Vier gemeenten in Noord-Brabant, het Landelijke Samenwerkingsverband Actieve bewoners, kennisinstelling Movisie en de Universiteit voor Humanstiek willen middels een ontwikkelonderzoek meer kennis opdoen en delen over hoe interacties verlopen tussen verschillende partijen in de nieuwe gemeentelijke constellatie waarin burgerinitiatieven een grotere rol krijgen bekeken vanuit criteria van democratische legitimatie en duurzaamheid van beleid. Dit past binnen huidig overheidsbeleid die burgers blijvend een grotere rol wil geven. Het beleid heeft hoge verwachtingen van burgerinitiatieven als bijdrage aan de kwaliteit van leven in buurten en wijken (nota Doe-democratie, 2013). De hoop is dat burgerinitiatieven niet alleen aanvullend zijn op beleid, maar ook delen van beleid overnemen; bijvoorbeeld via zorg coöperaties en zelfbeheer van publieke voorzieningen zoals buurthuizen. Er is naast duurzaamheid ook aandacht voor democratische legitimatie, omdat met het meer stem geven aan burgers de vraag ontstaat of de democratische waarden geborgd blijven.
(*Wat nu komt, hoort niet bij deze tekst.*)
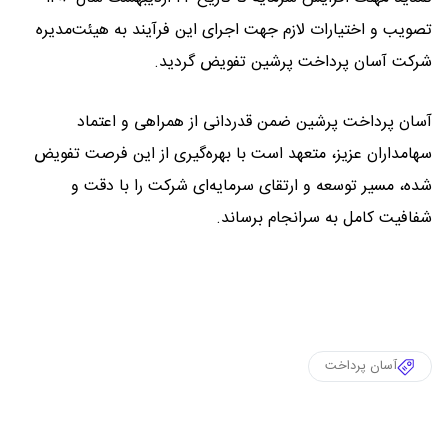
تصویب و اختیارات لازم جهت اجرای این فرآیند به هیئت‌مدیره
شرکت آسان پرداخت پرشین تفویض گردید.
آسان پرداخت پرشین ضمن قدردانی از همراهی و اعتماد
سهامداران عزیز، متعهد است با بهره‌گیری از این فرصت تفویض
شده، مسیر توسعه و ارتقای سرمایه‌ای شرکت را با دقت و
شفافیت کامل به سرانجام برساند.
آسان پرداخت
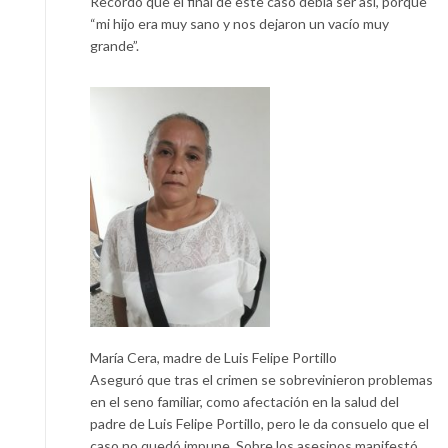
Recordó que el final de este caso debía ser así, porque
“mi hijo era muy sano y nos dejaron un vacío muy
grande”.
María Cera, madre de Luis Felipe Portillo
Aseguró que tras el crimen se sobrevinieron problemas
en el seno familiar, como afectación en la salud del
padre de Luis Felipe Portillo, pero le da consuelo que el
caso no quedó impune. Sobre los asesinos manifestó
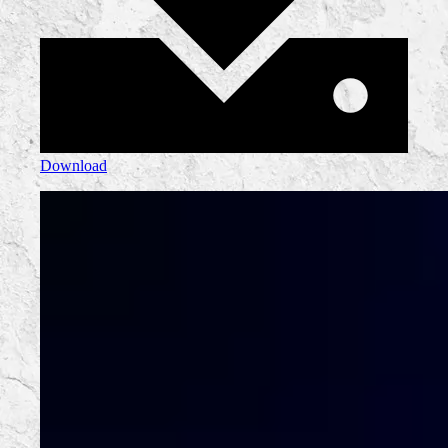
Download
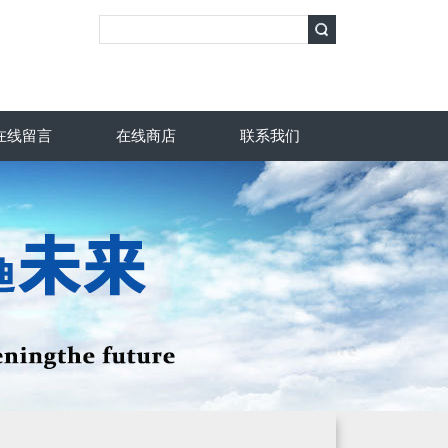
在线留言
在线商店
联系我们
Op vier niveaus wordt onderzocht welke condities van belang zijn ten dienste van het ontstaan van die duurzame burgerinitiatieven die passen in een vernieuwde democratie, namelijk 1. Gemeenteraad en college en burgerinitiatieven 2. Ambtenaren en burgerinitiatieven 3. Burgers en burgerinitiatieven 4. Burgers onderling binnen burgerinitiatieven. Het gaat om vragen als moeten bestuurders zich bemoeien met de kwaliteit van bewonersinitiatieven? Voelen burgers buiten burgerinitiatieven zich ook betrokken bij initiatieven? Worden er democratische besluiten genomen binnen initiatieven? Middels interviews, participerende observaties en leerbijeenkomsten wordt kennis opgehaald bij bestuurders, ambtenaren, burgers binnen en buiten burgerinitiatieven. Daarnaast worden de leerbijeenkomsten gebruikt om opgedane kennis direct te delen.